Les groupes s'étaient reformés le 28 plus nombreux ; au cri de : Vive la Charte ! qui se faisait encore entendre, se mêlait déjà le cri de Vive la liberté ! à bas les Bourbons ! On criait aussi : Vive l ' Empereur ! Vive le Prince noir ! mystérieux prince des ténèbres qui apparaît à l'imagination populaire dans toutes les révolutions. Les souvenirs et les passions étaient descendus ; on abattait et l'on brûlait les armes de France ; on les attachait à la corde des lanternes cassées ; on arrachait les plaques fleurdelisées des conducteurs de diligences et des facteurs de la poste ; les notaires retiraient leurs panonceaux, les huissiers leurs rouelles, les voituriers leurs estampilles, les fournisseurs de la cour leurs écussons. Ceux qui jadis avaient recouvert les aigles napoléoniennes peintes à l'huile de lis bourboniens détrempés à la colle n'eurent besoin que d'une éponge pour nettoyer leur loyauté : avec un peu d'eau on efface aujourd'hui la reconnaissance et les empires.

Le maréchal de Raguse écrivit au Roi qu'il était urgent de prendre des moyens de pacification, et que demain, 29, il serait trop tard. Un envoyé du préfet de police était venu demander au maréchal s'il était vrai que Paris fût déclaré en état de siège : le maréchal, qui n'en savait rien, parut étonné ; il courut chez le président du conseil ; il y trouva les ministres assemblés, et M. de Polignac lui remit l'ordonnance. Parce que l'homme qui avait foulé le monde aux pieds avait mis des villes et des provinces en état de siège, Charles X avait cru pouvoir l'imiter. Les ministres déclarèrent au maréchal qu'ils allaient venir s'établir à l'état-major de la garde.

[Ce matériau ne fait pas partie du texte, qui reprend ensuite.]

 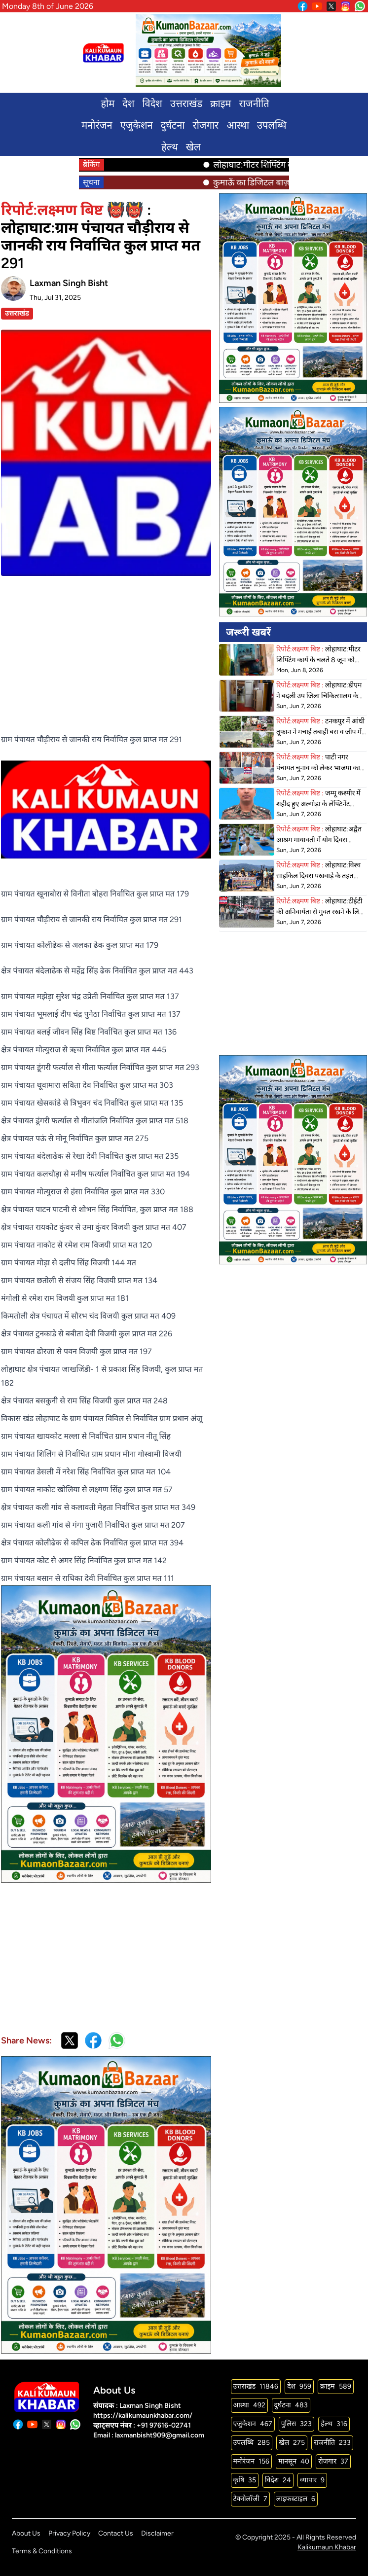 I want to click on Privacy Policy, so click(x=69, y=2533).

Aucun ordre n'étant arrivé de Saint-Cloud, à neuf heures du matin, le 28, lorsqu'il n'était plus temps de tout garder, mais de tout reprendre, le maréchal fit sortir des casernes les troupes qui s'étaient déjà en partie montrées la veille. On n'avait pris aucune précaution pour faire arriver des vivres au Carrousel, quartier général. La manutention, qu'on avait oublié de faire suffisamment garder, fut enlevée. M. le duc de Raguse, homme d'esprit et de mérite, brave soldat, savant, mais malheureux général, prouva pour la millième fois qu'un génie militaire est insuffisant aux troubles civils : le premier officier de police eût mieux su ce qu'il y avait à faire que le maréchal. Peut-être aussi son intelligence fut-elle paralysée par ses souvenirs ; il resta comme étouffé sous le poids de la fatalité de son nom.

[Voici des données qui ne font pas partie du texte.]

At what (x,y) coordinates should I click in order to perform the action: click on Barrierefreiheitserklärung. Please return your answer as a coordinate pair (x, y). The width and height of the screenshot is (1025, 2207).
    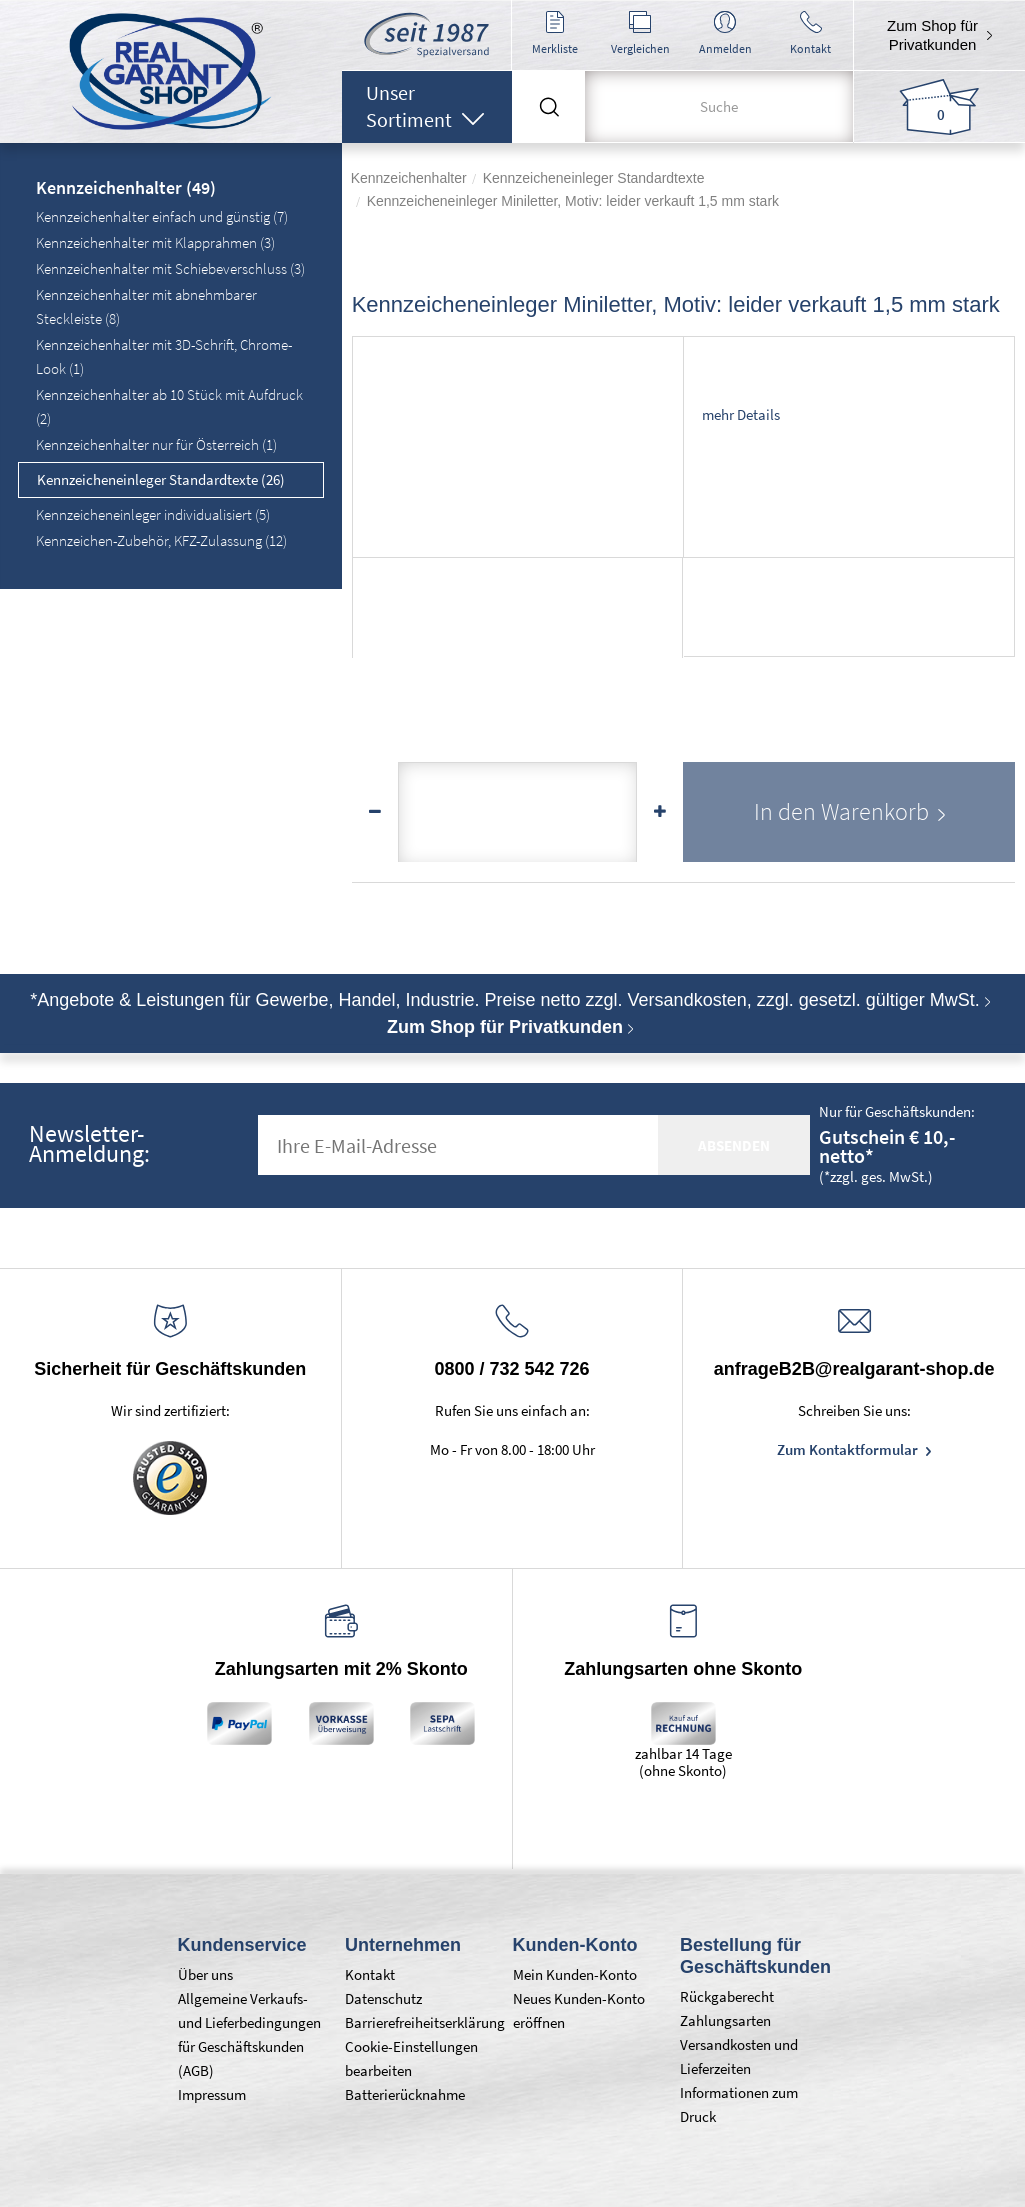
    Looking at the image, I should click on (419, 2022).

Le maréchal, qui n'avait qu'une poignée d'hommes, conçut un plan pour l'exécution duquel il lui aurait fallu trente mille soldats. Des colonnes étaient désignées pour de grandes distances, tandis qu'une autre s'emparerait de l'Hôtel-de-Ville. Les troupes, après avoir achevé leur mouvement pour faire régner l'ordre de toutes parts devaient converger à la maison commune. Le Carrousel demeurait le quartier général : les ordres en sortaient, et les renseignements y aboutissaient. Un bataillon de Suisses, pivotant sur le marché des Innocents, était chargé d'entretenir la communication entre les forces du centre et celles qui circulaient à la circonférence. Les soldats de la caserne Popincourt s'apprêtaient par différents rameaux à descendre sur les points où ils pouvaient être appelés. Le général Latour-Maubourg était logé aux Invalides. Quand il vit l'affairé mal engagée, il proposa de recevoir les régiments dans l'édifice de Louis XIV, il assurait qu'il les pouvait nourrir, et défiait les Parisiens de le forcer. Il n'avait pas impunément laissé ses membres sur les champs de bataille de l'Empire, et les redoutes de Borodino savaient qu'il tenait parole. Mais qu'importaient l'expérience et le courage d'un vétéran mutilé ; On n'écouta point ses conseils.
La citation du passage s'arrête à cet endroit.